Few studies have examined the relationship between the TyG index and hypertension [6]. Furthermore, no study has investigated whether the TyG index can predict the risk of hypertension in healthy individuals. In addition, there is an urgent need to predict the risks of CVD, HTN, and stroke in the early stages to minimize mortality, morbidity and financial burden. This American dataset cross-sectional study aimed to discover the clinical and statistical correlation between TyG index and the risk of coronary heart disease, congestive heart failure, stroke and hypertension in patients without diabetes mellitus.

2 Methods and Materials

2.1 Study Design and Population

This study analyzed data from the National Health and Nutrition Examination Survey (NHANES), a comprehensive survey conducted every two years to assess the health and nutritional status of adults and children in the United States through physical examinations, interviews, and laboratory tests. To account for non-response and sample design, the NHANES employs a complex multistage sampling design that requires the use of sample weights for accurate representation.

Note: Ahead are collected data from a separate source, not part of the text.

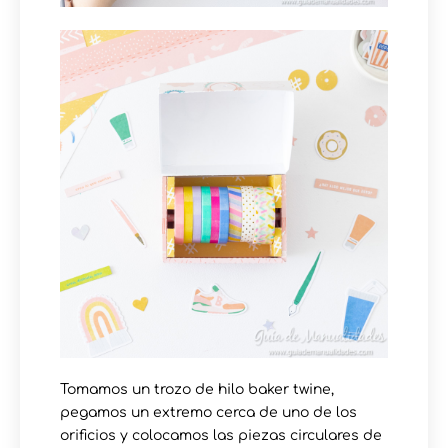
Tomamos un trozo de hilo baker twine,
pegamos un extremo cerca de uno de los
orificios y colocamos las piezas circulares de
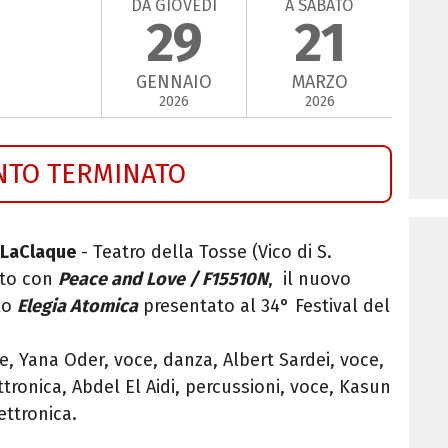
DA GIOVEDÌ
A SABATO
29
21
GENNAIO
MARZO
2026
2026
NTO TERMINATO
LaClaque
- Teatro della Tosse (Vico di S.
to con
Peace and Love / F15510N
, il nuovo
lo
Elegia Atomica
presentato al 34° Festival del
 Yana Oder, voce, danza, Albert Sardei, voce,
ettronica, Abdel El Aidi, percussioni, voce, Kasun
ettronica.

Data from 10 cycles (2001–2002, 2003–2004, 2005–2006, 2007–2008, 2009–2010, 2011–2012, 2013–2014, 2015–2016, 2017–2018, and 2019–2020) were merged, and the data analysis was performed using a 4-year fasting weight (WTSAF4YR) following the NHANES analysis criteria. The NHANES was conducted by the Centers for Disease Control and Prevention (CDC) and the National Center for Health Statistics (NCHS). The research ethics review committee of the NCHS approved the study. Written informed consent was obtained from all the respondents. The NHANES data utilized in this study were retrieved from DataDryad [10]. The study sample included participants without diabetes mellitus aged ≥ 18 years. Individuals with diabetes and missing data on the triglyceride-glucose index (TyG index) were excluded from the study. Incomplete data on hypertension, coronary heart disease (CHD), congestive heart failure (CHF), or stroke were set as missing to eliminate their effects on the analysis. The final study population comprised of 10,937 individuals. A flow chart detailing the specific study population is presented in “Additional File S1”.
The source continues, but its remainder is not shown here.